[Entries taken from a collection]

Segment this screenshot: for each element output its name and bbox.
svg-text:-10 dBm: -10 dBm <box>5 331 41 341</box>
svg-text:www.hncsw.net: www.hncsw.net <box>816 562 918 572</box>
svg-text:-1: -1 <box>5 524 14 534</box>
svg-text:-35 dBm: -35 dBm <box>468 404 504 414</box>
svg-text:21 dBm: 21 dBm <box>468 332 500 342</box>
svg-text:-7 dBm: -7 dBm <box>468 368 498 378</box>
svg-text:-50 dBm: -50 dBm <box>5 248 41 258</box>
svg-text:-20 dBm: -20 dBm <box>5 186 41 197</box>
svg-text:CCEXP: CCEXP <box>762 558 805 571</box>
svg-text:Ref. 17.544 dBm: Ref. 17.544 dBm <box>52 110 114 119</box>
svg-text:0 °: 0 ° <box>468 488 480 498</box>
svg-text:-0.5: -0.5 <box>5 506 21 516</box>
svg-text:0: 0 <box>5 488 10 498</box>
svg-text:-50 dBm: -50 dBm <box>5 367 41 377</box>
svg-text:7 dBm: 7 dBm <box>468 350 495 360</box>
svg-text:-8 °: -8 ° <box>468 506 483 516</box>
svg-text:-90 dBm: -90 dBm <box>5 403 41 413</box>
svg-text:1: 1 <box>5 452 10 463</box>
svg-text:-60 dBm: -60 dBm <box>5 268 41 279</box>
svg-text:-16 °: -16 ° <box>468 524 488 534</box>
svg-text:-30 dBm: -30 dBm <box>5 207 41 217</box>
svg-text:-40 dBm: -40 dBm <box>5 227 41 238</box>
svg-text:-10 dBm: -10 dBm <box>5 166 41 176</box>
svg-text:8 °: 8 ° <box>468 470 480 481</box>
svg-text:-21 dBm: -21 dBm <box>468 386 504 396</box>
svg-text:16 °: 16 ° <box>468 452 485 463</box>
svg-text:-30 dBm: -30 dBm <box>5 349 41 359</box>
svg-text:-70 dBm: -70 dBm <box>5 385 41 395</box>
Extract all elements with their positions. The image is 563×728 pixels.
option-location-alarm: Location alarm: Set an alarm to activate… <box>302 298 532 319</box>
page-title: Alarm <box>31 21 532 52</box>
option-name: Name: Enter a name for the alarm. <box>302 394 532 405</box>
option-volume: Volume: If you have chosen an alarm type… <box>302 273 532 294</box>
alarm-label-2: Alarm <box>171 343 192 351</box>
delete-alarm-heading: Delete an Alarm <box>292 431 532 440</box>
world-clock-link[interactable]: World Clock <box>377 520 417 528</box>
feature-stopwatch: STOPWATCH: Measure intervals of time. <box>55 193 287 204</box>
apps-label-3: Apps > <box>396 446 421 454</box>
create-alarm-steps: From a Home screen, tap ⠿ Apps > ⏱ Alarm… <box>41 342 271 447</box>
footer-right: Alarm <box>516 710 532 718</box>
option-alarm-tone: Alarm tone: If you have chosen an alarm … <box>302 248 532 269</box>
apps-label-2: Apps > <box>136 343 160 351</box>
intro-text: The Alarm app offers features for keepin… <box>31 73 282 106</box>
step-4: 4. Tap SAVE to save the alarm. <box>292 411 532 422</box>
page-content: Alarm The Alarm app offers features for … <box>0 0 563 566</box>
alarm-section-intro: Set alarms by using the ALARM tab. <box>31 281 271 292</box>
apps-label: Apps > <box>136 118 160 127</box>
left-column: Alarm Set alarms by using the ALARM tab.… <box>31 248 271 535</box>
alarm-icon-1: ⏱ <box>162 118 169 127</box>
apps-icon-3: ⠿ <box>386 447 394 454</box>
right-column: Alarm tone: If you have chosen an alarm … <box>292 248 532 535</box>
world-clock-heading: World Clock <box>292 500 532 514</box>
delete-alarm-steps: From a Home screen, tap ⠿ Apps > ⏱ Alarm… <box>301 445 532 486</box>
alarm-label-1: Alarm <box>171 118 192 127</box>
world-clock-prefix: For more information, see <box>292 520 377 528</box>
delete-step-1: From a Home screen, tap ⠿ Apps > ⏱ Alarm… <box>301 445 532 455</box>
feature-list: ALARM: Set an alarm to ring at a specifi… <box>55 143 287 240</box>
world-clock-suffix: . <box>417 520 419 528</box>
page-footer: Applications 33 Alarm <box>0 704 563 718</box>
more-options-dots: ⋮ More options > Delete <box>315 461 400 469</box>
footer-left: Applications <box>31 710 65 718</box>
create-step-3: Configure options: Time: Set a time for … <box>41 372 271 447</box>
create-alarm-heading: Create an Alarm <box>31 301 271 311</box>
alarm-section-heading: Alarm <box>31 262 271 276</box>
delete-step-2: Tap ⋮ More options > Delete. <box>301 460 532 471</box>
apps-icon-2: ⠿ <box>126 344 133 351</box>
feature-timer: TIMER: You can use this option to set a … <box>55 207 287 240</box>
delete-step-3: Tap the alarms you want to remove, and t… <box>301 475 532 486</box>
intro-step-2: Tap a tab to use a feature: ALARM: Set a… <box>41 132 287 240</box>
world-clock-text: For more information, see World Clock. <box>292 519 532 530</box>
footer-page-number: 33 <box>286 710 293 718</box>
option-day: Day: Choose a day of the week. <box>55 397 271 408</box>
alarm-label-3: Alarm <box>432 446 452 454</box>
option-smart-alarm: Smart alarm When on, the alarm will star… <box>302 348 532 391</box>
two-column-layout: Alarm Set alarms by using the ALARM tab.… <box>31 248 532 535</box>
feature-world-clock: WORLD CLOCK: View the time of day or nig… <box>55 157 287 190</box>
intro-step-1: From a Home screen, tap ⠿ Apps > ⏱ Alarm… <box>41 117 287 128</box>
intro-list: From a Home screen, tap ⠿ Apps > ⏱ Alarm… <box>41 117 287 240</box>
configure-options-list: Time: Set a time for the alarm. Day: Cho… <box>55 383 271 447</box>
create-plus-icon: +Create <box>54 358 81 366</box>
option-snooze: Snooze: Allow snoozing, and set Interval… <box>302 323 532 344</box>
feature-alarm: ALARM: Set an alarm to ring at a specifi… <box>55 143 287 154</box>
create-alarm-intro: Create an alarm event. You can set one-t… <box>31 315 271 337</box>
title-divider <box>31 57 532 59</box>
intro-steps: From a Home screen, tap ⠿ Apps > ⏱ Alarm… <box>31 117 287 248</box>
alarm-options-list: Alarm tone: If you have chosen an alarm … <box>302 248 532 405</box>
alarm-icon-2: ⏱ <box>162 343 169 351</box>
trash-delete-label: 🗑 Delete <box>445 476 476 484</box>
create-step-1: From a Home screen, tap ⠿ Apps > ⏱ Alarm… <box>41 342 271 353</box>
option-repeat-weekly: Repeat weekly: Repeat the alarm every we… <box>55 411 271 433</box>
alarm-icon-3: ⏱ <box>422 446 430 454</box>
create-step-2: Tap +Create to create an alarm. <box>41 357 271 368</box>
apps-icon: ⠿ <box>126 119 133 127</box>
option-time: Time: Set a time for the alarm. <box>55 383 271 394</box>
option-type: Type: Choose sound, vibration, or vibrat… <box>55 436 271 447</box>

Task objective: What is the number of lines in the records that include the word "footer"? Answer with that number only.

Expected answer: 4